How can I simplify this algebraic expression?

$$\frac{-2}{x^2-1}+\frac x{x+1} - \frac 1{x-1}$$

Answer 1

$$\begin{align*} \frac{-2}{x^2-1}+\frac{x}{x+1}-\frac{1}{x-1} &= \frac{-2}{x^2-1}+\frac{x+1}{x+1}-\frac{1}{x+1}-\frac{1}{x-1} \\ &=\frac{-2}{x^2-1}+1-\frac{x-1+x+1}{x^2-1} \\ &=1-\frac{2x+2}{x^2-1} \\ &=1-\frac{2}{x-1} \\ &=\frac{x-1+2}{x+1} \\ &=\frac{x+1}{x+1} \\ &=1 \end{align*}$$

Answer 2

You have for some $A$ and $B$ $$\frac{-2}{x^2-1}=\frac{-2}{(x-1)(x+1)}=\frac{A}{x-1}+\frac{B}{x+1}$$ You can then calculate $A$ and $B$ by multiplication with $x^2-1$ and comparison.

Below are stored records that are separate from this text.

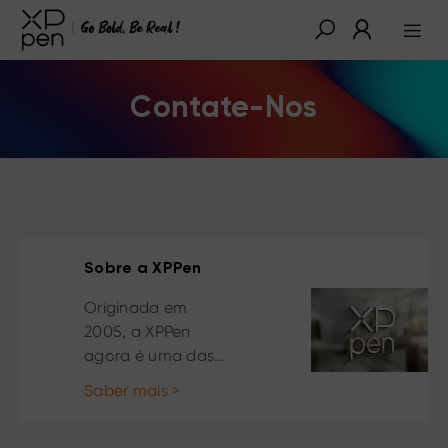
Contate-Nos
Sobre a XPPen
Originada em
2005, a XPPen
agora é uma das
principais marcas
Saber mais >
da HANVON UGEE,
integrada com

After that you can simplify it.

Answer 3

$$\frac{-2}{x^2-1}+\frac x{x+1} - \frac 1{x-1}$$ $$=\frac{-2+x(x-1)-(x+1)}{x^2-1}$$ $$=\frac{-2+x^2-x-x-1}{x^2-1}$$ $$=\frac{x^2-2x-3}{x^2-1}$$ $$=\frac{(x+1)(x-3)}{x^2-1}$$ $$=\frac{x-3}{x-1}$$ $$=1-\frac{2}{x-1}$$

Answer 4

$$\frac{-2}{x^2-1}+\frac x{x+1} - \frac 1{x-1}$$ $$=\frac{-2+x(x-1)-(x+1)}{x^2-1}$$ $$=\frac{-2+x^2-x-x-1}{x^2-1}$$ $$=\frac{x^2-2x -3}{x^2-1}$$ $$=\frac{(x+1)(x-3)}{(x+1)(x-1)}$$ $$=\frac{(x-3)}{(x-1)}$$

which is as simple as it can get.To check, put $x=0$ and it simplifies to $3$ on either side of the equation.